##### DATA SUPPLIED #####

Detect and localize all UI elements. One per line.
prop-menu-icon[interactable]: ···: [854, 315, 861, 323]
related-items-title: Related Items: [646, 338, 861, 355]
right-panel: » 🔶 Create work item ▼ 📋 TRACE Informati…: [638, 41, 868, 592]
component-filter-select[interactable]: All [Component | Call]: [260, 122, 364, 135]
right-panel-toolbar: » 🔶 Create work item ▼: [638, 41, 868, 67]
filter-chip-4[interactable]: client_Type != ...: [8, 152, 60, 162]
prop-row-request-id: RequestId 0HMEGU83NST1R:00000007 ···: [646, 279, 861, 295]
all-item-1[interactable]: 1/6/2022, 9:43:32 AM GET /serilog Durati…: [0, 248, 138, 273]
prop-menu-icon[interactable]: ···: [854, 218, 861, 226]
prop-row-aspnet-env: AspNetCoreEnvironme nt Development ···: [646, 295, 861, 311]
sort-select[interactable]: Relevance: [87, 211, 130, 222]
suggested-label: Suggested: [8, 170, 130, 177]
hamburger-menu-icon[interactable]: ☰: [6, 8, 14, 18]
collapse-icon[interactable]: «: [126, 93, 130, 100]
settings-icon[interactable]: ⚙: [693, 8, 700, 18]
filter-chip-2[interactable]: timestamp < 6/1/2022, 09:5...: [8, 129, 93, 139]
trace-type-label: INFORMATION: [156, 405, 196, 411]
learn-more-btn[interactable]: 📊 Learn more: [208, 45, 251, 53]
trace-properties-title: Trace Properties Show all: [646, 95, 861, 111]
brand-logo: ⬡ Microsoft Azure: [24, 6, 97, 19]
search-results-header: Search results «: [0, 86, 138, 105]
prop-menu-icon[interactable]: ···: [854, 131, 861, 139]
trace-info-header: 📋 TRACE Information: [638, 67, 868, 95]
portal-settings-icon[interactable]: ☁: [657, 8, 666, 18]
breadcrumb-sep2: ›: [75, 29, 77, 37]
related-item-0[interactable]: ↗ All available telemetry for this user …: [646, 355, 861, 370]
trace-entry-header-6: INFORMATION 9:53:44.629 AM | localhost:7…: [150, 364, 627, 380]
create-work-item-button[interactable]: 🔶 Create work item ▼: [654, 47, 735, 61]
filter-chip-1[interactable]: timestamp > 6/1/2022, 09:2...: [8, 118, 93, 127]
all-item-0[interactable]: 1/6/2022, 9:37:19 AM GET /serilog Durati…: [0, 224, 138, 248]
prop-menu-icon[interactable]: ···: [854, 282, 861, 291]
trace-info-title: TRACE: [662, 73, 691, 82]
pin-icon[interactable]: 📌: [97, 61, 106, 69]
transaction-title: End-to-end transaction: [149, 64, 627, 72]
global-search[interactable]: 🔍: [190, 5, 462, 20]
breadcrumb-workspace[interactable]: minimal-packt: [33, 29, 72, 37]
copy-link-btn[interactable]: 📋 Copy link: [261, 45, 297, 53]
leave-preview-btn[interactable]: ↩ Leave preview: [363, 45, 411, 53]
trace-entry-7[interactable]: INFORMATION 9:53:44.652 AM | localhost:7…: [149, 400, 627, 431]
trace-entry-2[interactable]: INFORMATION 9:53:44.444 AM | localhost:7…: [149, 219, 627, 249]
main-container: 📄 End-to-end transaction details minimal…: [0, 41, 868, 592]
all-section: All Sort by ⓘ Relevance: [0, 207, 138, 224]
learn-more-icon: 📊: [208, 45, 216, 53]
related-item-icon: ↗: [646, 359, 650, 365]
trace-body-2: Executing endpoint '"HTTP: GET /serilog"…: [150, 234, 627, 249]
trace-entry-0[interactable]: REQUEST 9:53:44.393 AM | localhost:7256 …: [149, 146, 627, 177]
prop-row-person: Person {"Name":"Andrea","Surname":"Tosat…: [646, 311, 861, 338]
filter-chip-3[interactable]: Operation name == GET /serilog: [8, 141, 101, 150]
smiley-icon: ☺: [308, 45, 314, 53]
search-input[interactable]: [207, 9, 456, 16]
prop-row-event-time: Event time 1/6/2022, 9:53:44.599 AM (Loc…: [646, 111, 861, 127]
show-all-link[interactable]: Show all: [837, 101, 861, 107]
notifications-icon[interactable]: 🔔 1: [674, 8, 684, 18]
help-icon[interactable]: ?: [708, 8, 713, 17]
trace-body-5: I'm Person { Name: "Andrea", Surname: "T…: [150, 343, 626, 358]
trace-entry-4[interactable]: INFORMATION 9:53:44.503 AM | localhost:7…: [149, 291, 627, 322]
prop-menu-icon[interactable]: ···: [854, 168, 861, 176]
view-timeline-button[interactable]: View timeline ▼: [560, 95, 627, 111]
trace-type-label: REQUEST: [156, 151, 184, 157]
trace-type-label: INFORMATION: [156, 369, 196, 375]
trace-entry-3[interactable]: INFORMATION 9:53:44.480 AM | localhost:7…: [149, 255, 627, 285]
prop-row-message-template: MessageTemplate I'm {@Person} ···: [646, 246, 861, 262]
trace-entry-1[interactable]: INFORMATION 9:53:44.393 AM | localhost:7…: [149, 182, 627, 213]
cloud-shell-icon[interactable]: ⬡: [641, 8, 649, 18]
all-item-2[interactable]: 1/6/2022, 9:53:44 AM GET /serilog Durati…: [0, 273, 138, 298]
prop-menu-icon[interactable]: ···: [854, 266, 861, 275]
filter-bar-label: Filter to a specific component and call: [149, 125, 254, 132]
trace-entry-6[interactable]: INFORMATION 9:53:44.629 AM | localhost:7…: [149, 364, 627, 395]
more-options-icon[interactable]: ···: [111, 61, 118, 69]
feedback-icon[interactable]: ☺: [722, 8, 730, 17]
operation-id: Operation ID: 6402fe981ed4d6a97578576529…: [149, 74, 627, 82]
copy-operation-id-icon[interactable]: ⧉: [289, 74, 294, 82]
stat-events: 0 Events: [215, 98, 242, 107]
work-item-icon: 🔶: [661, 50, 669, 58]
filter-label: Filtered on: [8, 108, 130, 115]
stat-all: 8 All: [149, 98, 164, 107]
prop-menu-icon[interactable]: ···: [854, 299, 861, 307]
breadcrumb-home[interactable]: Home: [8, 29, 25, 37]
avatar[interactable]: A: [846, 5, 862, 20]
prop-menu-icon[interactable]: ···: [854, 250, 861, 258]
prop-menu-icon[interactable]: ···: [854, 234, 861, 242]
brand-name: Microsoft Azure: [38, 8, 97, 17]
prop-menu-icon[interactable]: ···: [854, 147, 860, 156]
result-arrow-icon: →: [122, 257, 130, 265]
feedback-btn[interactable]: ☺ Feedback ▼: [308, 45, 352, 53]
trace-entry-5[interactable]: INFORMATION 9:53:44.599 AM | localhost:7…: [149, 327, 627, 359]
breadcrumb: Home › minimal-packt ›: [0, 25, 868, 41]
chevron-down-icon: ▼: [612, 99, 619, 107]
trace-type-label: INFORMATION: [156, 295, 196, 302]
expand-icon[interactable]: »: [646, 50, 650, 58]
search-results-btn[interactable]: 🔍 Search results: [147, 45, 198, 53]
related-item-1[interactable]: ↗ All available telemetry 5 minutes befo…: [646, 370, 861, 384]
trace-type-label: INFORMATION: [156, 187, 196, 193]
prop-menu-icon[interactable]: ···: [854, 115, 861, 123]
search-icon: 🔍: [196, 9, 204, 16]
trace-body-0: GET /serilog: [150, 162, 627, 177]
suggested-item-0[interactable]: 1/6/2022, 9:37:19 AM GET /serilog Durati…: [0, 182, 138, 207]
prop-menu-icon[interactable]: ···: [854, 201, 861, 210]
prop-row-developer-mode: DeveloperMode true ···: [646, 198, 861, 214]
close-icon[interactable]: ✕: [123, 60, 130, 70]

#####

WORK INSTRUCTION -> After identifying the lines above that contain "select", copy each one.

SOLUTION TO THIS PROBLEM ->
component-filter-select[interactable]: All [Component | Call]: [260, 122, 364, 135]
sort-select[interactable]: Relevance: [87, 211, 130, 222]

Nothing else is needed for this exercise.